In Ireland she taught at the University of Limerick, St Patrick's College Drumcondra, All Hallows, and NUI Maynooth. From 2006 to 2008 she lectured on the history of medicine in New Zealand.

Her university teaching was framed by her earlier second-level teaching experience at St Fergal’s College, Rathdowney and St Louis Secondary School, Carrickmacross.

Ó hÓgartaigh's energy and zest for life were legendary and her research interests wide-ranging. Her seminal biography, Kathleen Lynn: Irishwoman, patriot and doctor, was published in 2006; Gender and medicine in Ireland 1700-1950 (edited with Margaret Preston) in 2012; His Grace is Displeased: The selected correspondence of John Charles McQuaid 1940-1972 (edited with Clara Cullen) in 2013.

She was engaged in research for two new and very different books, a collection of essays on business history and a biography of Nano Nagle, before her untimely death.

Authoritative

She also contributed to bibliographies and wrote authoritative articles in reference works like the

Encyclopaedia of Ireland

(2003), the

Oxford Dictionary of National Biography

(2004) and the

Dictionary of Irish Biography

(2009).

A Fellow of the Royal Academy of Medicine in Ireland, she was an active member of several historical and cultural societies and was happy to give her time and lecture to local history societies and at conferences in Ireland and abroad.

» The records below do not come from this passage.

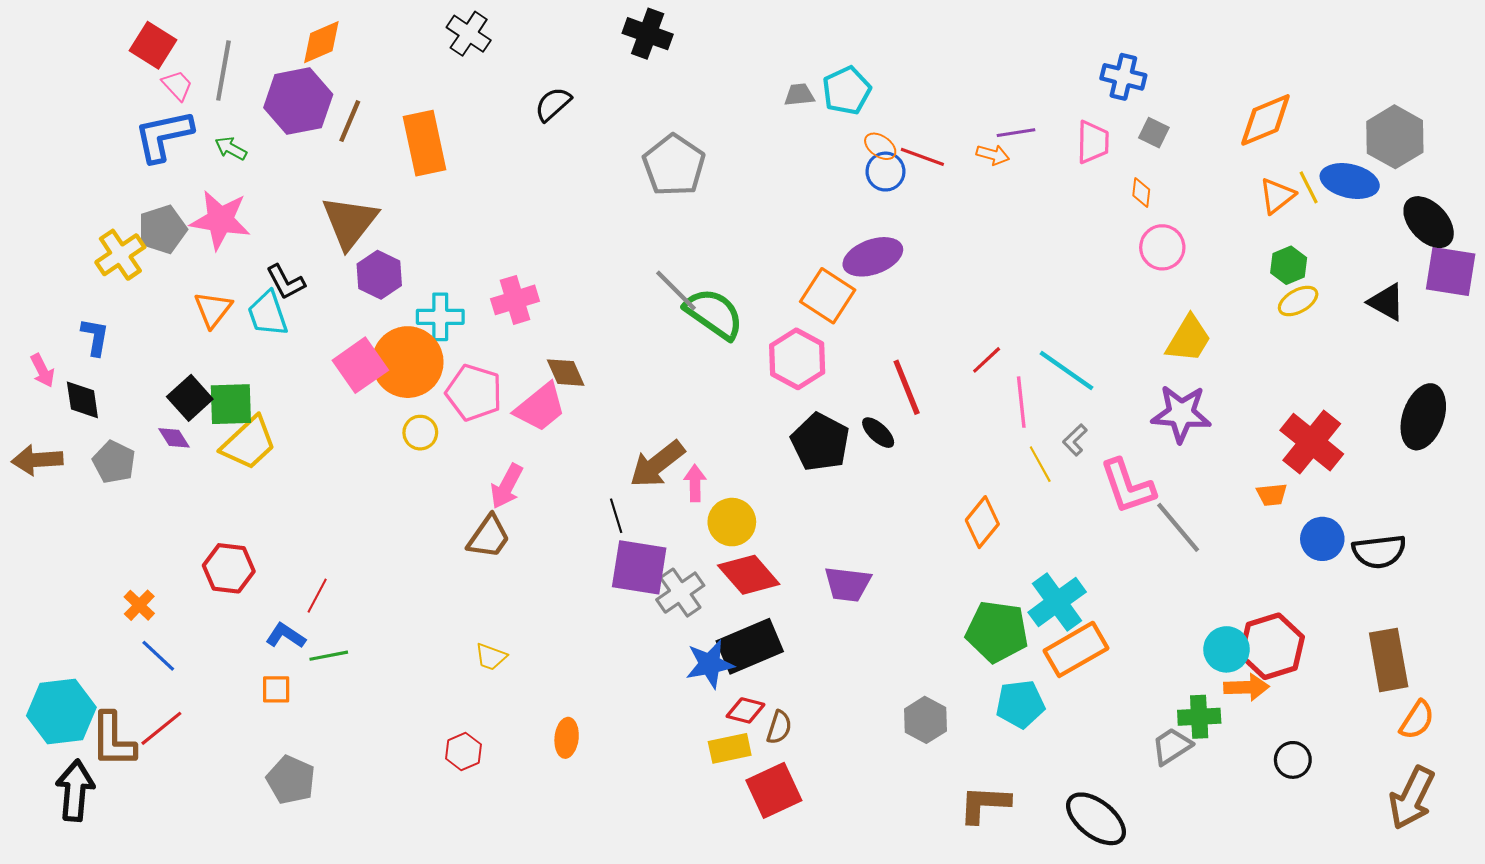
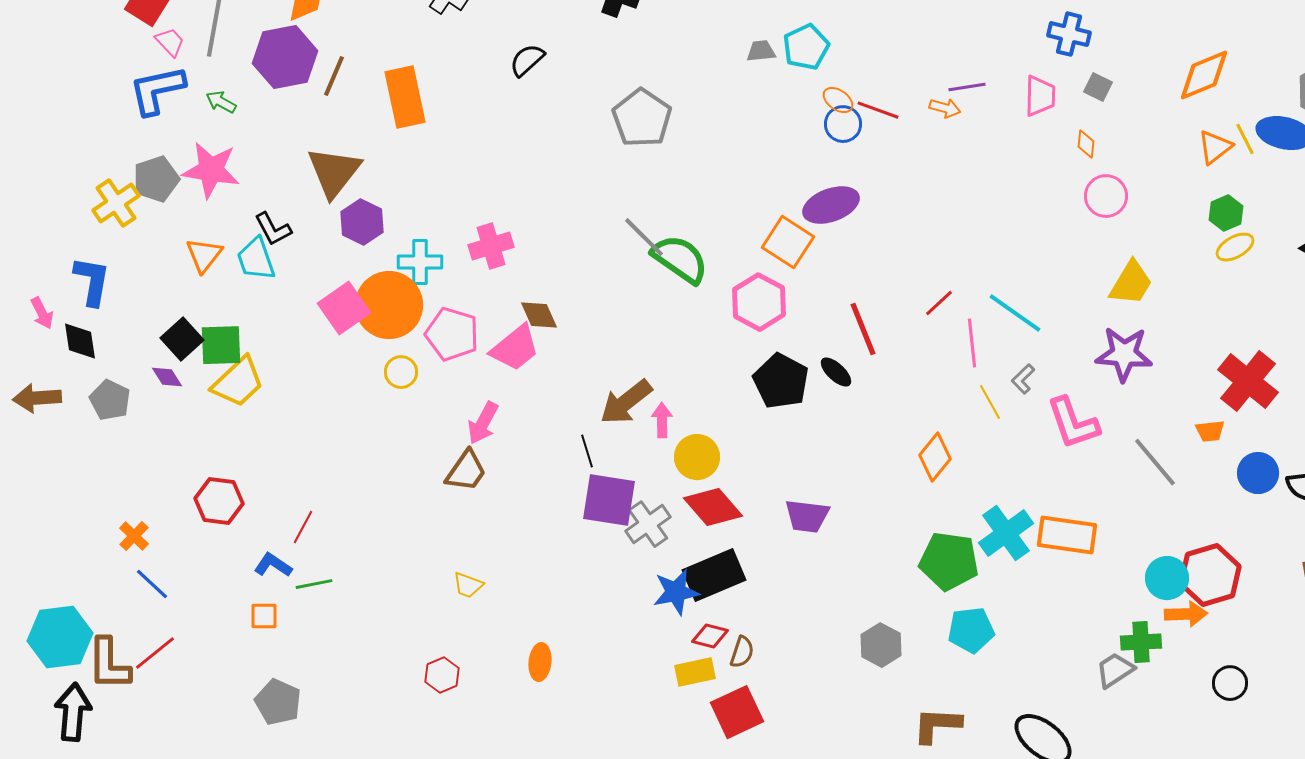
blue L-shape: (95, 337) -> (92, 281), size x1.4
gray line: (1178, 527) -> (1155, 462), moved
orange rectangle: (1076, 649) -> (1067, 535), moved, turned 38

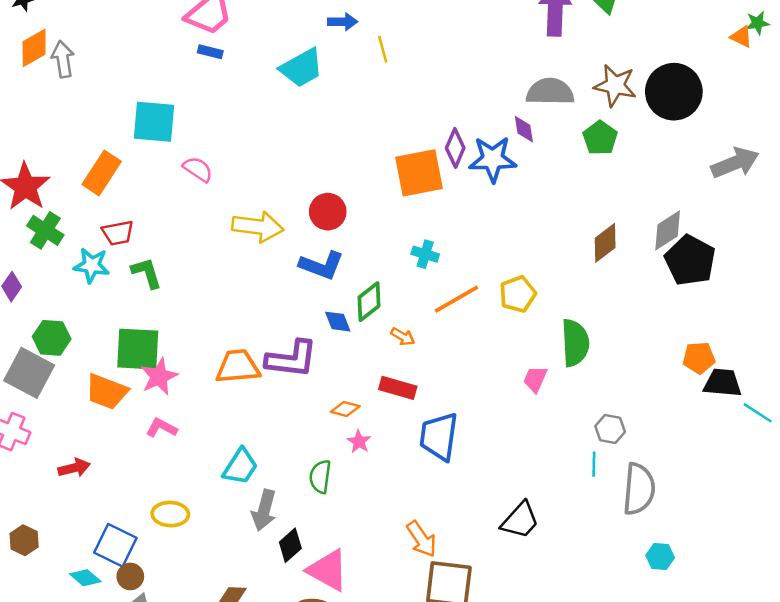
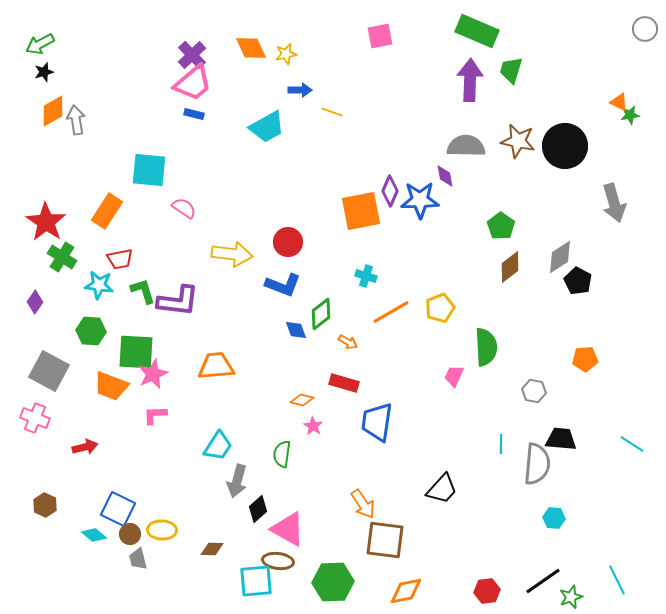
green star: (758, 23) -> (630, 115), moved
yellow line: (383, 49) -> (332, 112), turned -55
green pentagon: (600, 138) -> (501, 226), moved
gray arrow: (735, 163) -> (614, 203), turned 96
black pentagon: (690, 260) -> (578, 281), size x0.7
green hexagon: (52, 338) -> (91, 331), moved
purple L-shape: (292, 359) -> (178, 301), moved
black trapezoid: (723, 383) -> (561, 439), moved
cyan line: (758, 413) -> (632, 444), moved
pink L-shape: (162, 428) -> (155, 415), turned -30
gray hexagon: (610, 429) -> (534, 391), moved
yellow ellipse: (170, 514) -> (162, 530), moved

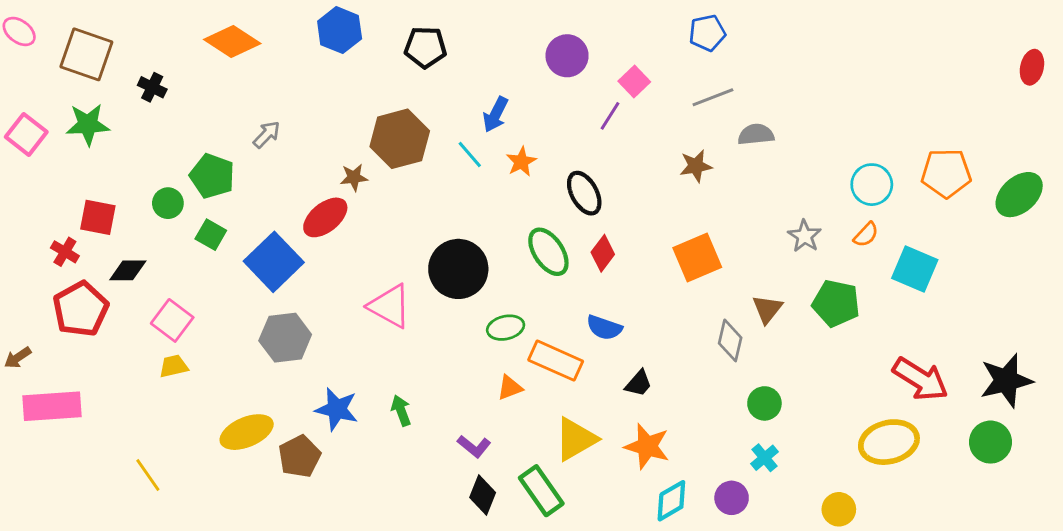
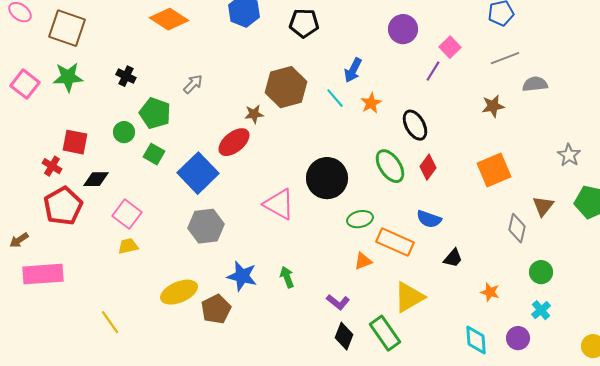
black cross: (152, 87) -> (126, 76), moved
orange star: (647, 446) -> (490, 292), moved, size x0.6
cyan diamond: (671, 501) -> (476, 340), turned -64

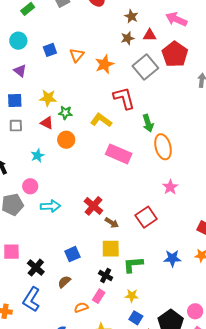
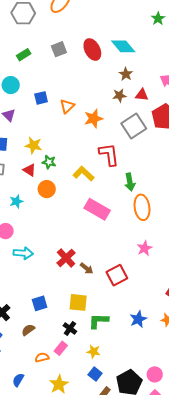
brown arrow: (112, 223) -> (87, 268), moved
blue star: (172, 258) -> (138, 319), turned -30

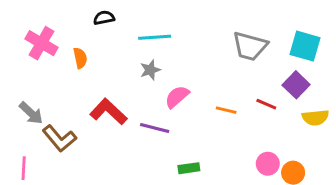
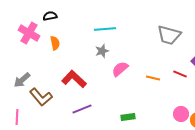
black semicircle: (104, 18) -> (50, 16), moved
gray arrow: (31, 113) -> (22, 80), turned 96
purple line: (155, 128) -> (82, 109), moved, turned -36

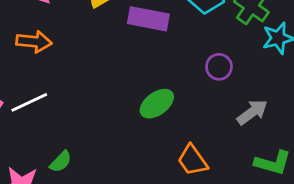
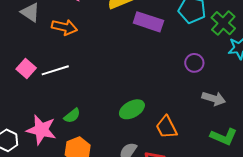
green ellipse: (157, 104) -> (132, 109), moved
gray arrow: (252, 112) -> (214, 99), turned 45

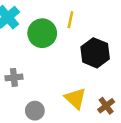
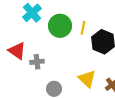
yellow line: (70, 20) -> (83, 28), moved

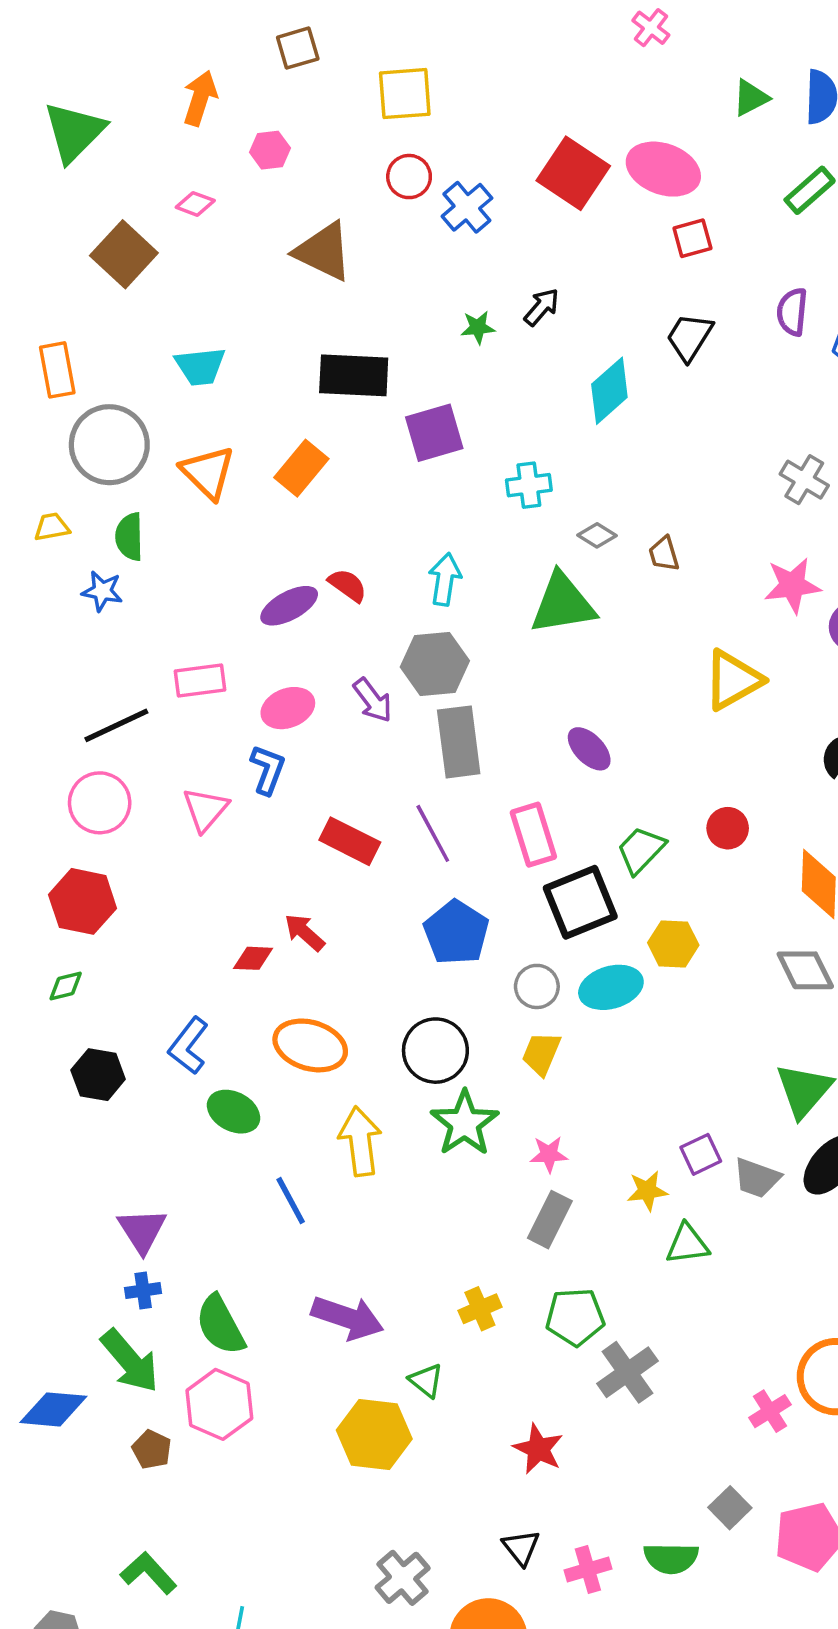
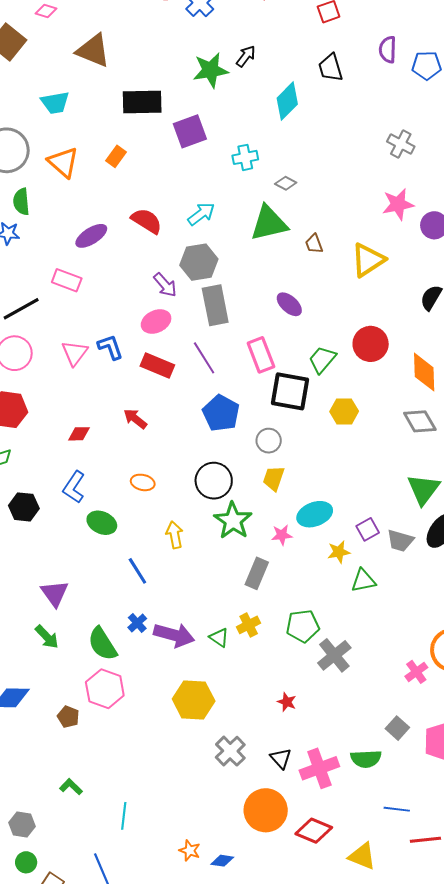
brown triangle: (323, 251) -> (93, 50), moved
green star: (478, 327) -> (211, 70), size x1.8
black trapezoid: (690, 337) -> (331, 68), turned -44
orange rectangle: (301, 468) -> (116, 156), size x0.7
brown trapezoid: (664, 554) -> (314, 244), moved
cyan arrow: (445, 579) -> (201, 214), turned 48
red semicircle: (348, 585) -> (147, 221), size x1.4
purple ellipse: (289, 606) -> (91, 236), moved
pink rectangle: (200, 681) -> (67, 280), turned 32
pink ellipse: (288, 708) -> (156, 321), moved
blue L-shape: (268, 770) -> (110, 347), moved, turned -36
red circle: (728, 828) -> (371, 344), size x1.5
black square: (580, 902) -> (290, 391), turned 36
red diamond: (253, 958) -> (79, 434), moved
cyan ellipse: (611, 987) -> (315, 514), moved
orange ellipse: (310, 1045) -> (143, 482), size x0.6
yellow arrow: (360, 1141) -> (175, 535), size x0.7
gray rectangle: (550, 1220) -> (257, 573), moved
blue cross: (143, 1291) -> (137, 623), moved, turned -30
green arrow: (130, 1361) -> (47, 637), moved, size x0.7
green triangle: (426, 1380) -> (219, 638), moved
red star: (538, 1449) -> (287, 702), size x0.7
pink cross: (588, 1570) -> (319, 768), size x1.5
green L-shape: (148, 1573) -> (71, 787), size x0.7
gray cross: (403, 1578) -> (230, 751), moved

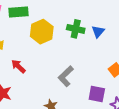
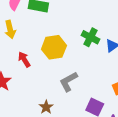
yellow hexagon: (42, 32) -> (54, 47), moved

Her activities and interests were not restricted to matters academic. A resilient cross-country runner and field-eventer, she won athletics titles in New Zealand and five All Ireland medals, and gained a silver medal for Ireland in the hammer at the European Masters’ Games in Sweden (2008).

She has left a rich legacy of published work – a very significant contribution to historical scholarship in Ireland.

One of her greatest legacies will be her generosity in sharing her knowledge with her fellow historians, most recently acknowledged by Michael Laffan, Senia Paseta and Roy Foster in their latest publications.

She also offered enormous support and help to many early career historians and was unfailingly generous in crediting and citing other scholars' work in her own writings. Like the women whose lives she researched, Margaret Ó hÓgartaigh, in the words of her great friend Margaret Mac Curtain, was one of life's "intrepid adventurers".

“No sad” was the wish she expressed at the onset of her illness and this sentiment was shared by her husband with the large congregation of her family, friends and colleagues who gathered in Booterstown parish church on December 19th to mourn her passing after her six-month battle with cancer.

It epitomises the generosity, determination and courage which were typical of Margaret Ó hÓgartaigh’s too short life. Survived by her husband, Ciarán, she will be mourned by the many who were privileged to know her.